• Work item:
Look for "customer care" in the entries below. Then write out exactly the line that holds it and every line after it, to the last, and nothing else.

[Page images and extracted text]
+ + + +

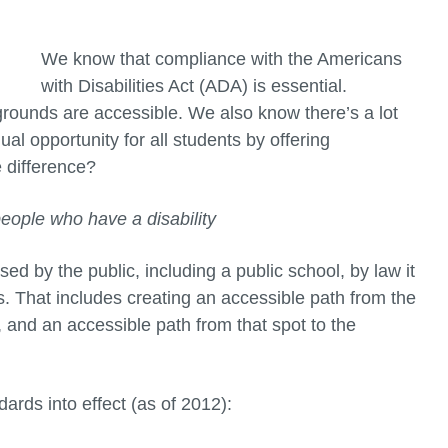
We know that compliance with the Americans
with Disabilities Act (ADA) is essential.
grounds are accessible. We also know there’s a lot
l opportunity for all students by offering
e difference?
ople who have a disability
sed by the public, including a public school, by law it
es. That includes creating an accessible path from the
a, and an accessible path from that spot to the
ards into effect (as of 2012):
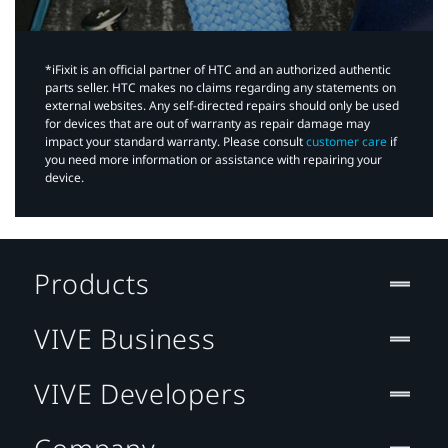
*iFixit is an official partner of HTC and an authorized authentic
parts seller. HTC makes no claims regarding any statements on
external websites. Any self-directed repairs should only be used
for devices that are out of warranty as repair damage may
impact your standard warranty. Please consult
customer care
if
you need more information or assistance with repairing your
device.
Products
VIVE Business
VIVE Developers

+ + + +

• Answer to this task:
customer care
if
you need more information or assistance with repairing your
device.
Products
VIVE Business
VIVE Developers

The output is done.